A painting from the original manuscript of Sir Gawain and the Green Knight. The Green Knight is seated on the horse, holding up his severed head in his right hand.

The Green Knight (Welsh: Marchog Gwyrdd, Cornish: Marghek Gwyrdh, Breton: Marc'heg Gwer) is a heroic character of the Matter of Britain, originating in the 14th-century poem Sir Gawain and the Green Knight and the related medieval work The Greene Knight. His true name is revealed to be Bertilak de Hautdesert (spelled in some translations as "Bercilak" or "Bernlak") in Sir Gawain, while The Greene Knight names him "Bredbeddle".[1] The Green Knight later features as one of Arthur's greatest champions in the fragmentary ballad "King Arthur and King Cornwall", again with the name "Bredbeddle".[2]

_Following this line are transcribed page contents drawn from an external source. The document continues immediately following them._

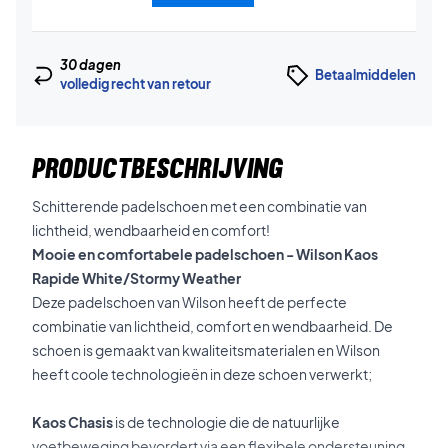
30 dagen
Betaalmiddelen
volledig recht van retour
PRODUCTBESCHRIJVING
Schitterende padelschoen met een combinatie van
lichtheid, wendbaarheid en comfort!
Mooie en comfortabele padelschoen - Wilson Kaos
Rapide White/Stormy Weather
Deze padelschoen van Wilson heeft de perfecte
combinatie van lichtheid, comfort en wendbaarheid. De
schoen is gemaakt van kwaliteitsmaterialen en Wilson
heeft coole technologieën in deze schoen verwerkt;
Kaos Chasis
is de technologie die de natuurlijke
voetbeweging bevordert via een flexibele ondersteuning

In Sir Gawain and the Green Knight, Bertilak is transformed into the Green Knight by Morgan le Fay, a traditional adversary of King Arthur, to test his court. However, in The Greene Knight, he is transformed by a different woman for the same purpose. In both stories, he sends his wife to seduce Gawain as a further test. "King Arthur and King Cornwall" portrays him as an exorcist and one of the most powerful knights of Arthur's court. His wider role in Arthurian literature includes being a judge and tester of knights, and as such, the other characters consider him as friendly but terrifying and somewhat mysterious.[3]

In Sir Gawain, the Green Knight is so called because his skin and clothes are green. The meaning of his greenness has puzzled scholars.[4] Some identify him as the Green Man, a vegetation being of medieval art;[3] others as a recollection of a figure from Celtic mythology;[5] a Christian "pagan" symbol – the personified Devil.[3] The medievalist C. S. Lewis said the character was "as vivid and concrete as any image in literature."[3] Scholar J. A. Burrow called him the "most difficult character" to interpret.[3]

  1. ^ Hahn, Thomas. "The Greene Knight". In Sir Gawain: Eleven Romances and Tales, p. 314. Western Michigan University Medieval Institute Publications. (2000) ISBN 1-879288-59-1.
  2. ^ Hahn, Thomas. "King Arthur and King Cornwall". In Sir Gawain: Eleven Romances and Tales, p. 427. Western Michigan University Medieval Institute Publications. (2000) ISBN 1-879288-59-1.
  3. ^ a b c d e Besserman, Lawrence. "The Idea of the Green Knight." ELH, Vol. 53, No. 2. (Summer, 1986), pp. 219–239. The Johns Hopkins University Press.
  4. ^ Mann, Jill (2009). "Courtly Aesthetics and Courtly Ethics in Sir Gawain and the Green Knight". Studies in the Age of Chaucer. 31 (1): 231–265. doi:10.1353/sac.2009.a380147. ISSN 1949-0755. S2CID 191181088. The combination of his greenness with the most sophisticated luxury of courtly dress turns him into an enigmatic spectacle, one whose appearance is scrutinized in exhaustive detail over three long stanzas, as the courtiers (and the reader) try to decipher its meaning. He is at once totally open to inspection and totally opaque.
  5. ^ Gentile, John S. (2014). "Shape-Shifter in the Green: Performing Sir Gawain and the Green Knight". Storytelling, Self, Society. 10 (2): 220–243. doi:10.13110/storselfsoci.10.2.0220. ISSN 1932-0280.